Sheldrake knows he is fighting an uphill battle against the mainstream. But all new theories were once fringe ideas before slowly gaining traction. While large gaps likely remain in Sheldrake’s specific reasoning and evidence, his creative mindset serves the collective project of knowledge in the long run by challenging assumptions. Like Einstein, he believes imagination is more important than knowledge in spurring scientific progress.

Perhaps Sheldrake’s wildest ideas will turn out to be dead ends. But maybe they contain fragments that spark real breakthroughs, just as dreams and myths sometimes capture shards of deeper truths through symbolism. Panning for those philosophical and metaphorical gems in speculative waters can uncover hints toward new research directions.

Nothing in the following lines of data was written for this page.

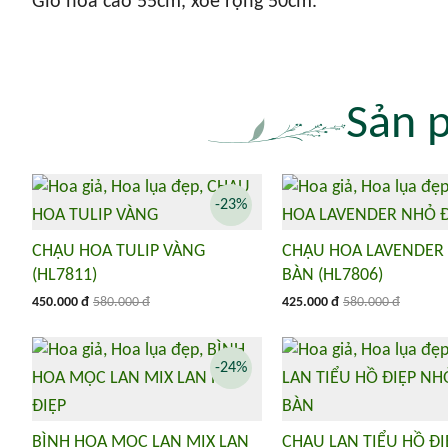
Giỏ hoa cao 55cm, xòe rộng 50cm.
Sản 
-23%
CHẬU HOA TULIP VÀNG
CHẬU HOA LAVENDER
(HL7811)
BÀN (HL7806)
450.000 đ
580.000 đ
425.000 đ
580.000 đ
-24%
BÌNH HOA MỘC LAN MIX LAN
CHẬU LAN TIỂU HỒ Đ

Looking Ahead: Implications and Future Research

If definitive proof eventually substantiated Sheldrake’s concept of cumulative memory and resonance across morphic fields, the implications could be far-reaching. Evolutionary theory, genetics, developmental biology, behavioural science, and ecology would all need rethinking.

Researchers might further investigate the physical and mathematical basis of morphic fields using principles of field theory, resonance, frequency, and energy. Experimental tests could continue exploring how broader patterns of collective learning arise in nature and impact subsequent generations. Studies could also examine how artificial intelligence might interface with any inherent collective memory or archetypal fields.

The most interesting possibilities centre on synthesizing Sheldrake’s outside-the-box ideas with modern science rather than wholesale replacement of prevailing theories. Most pioneers who radically departed from conventions contained fragments of essential truths amid their questionable conjectures. Reality likely encompasses an interplay of many perspectives.


While Rupert Sheldrake occupies a fringe position in mainstream science, his push into experimental heresy serves an important philosophical role. Questioning rigid assumptions about nature’s limits can uncover glimmers of insight that lead to innovation. For Sheldrake, the mysteries of form, pattern, and frequency in living systems demand radical empirical and theoretical flexibility.

Whether Sheldrake’s specific theories prove valid or not, the act of exploring their strange logic and implications cultivates the open-minded problem-solving mentality that powers human discovery. Pushing the envelope at the edge of knowledge often reveals connections no one previously noticed. Ideas once considered heretical sometimes presage revolutionary breakthroughs. By probing without fear at the border between science and speculation, Sheldrake moves us incrementally closer to unveiling nature’s deepest phenomenological secrets.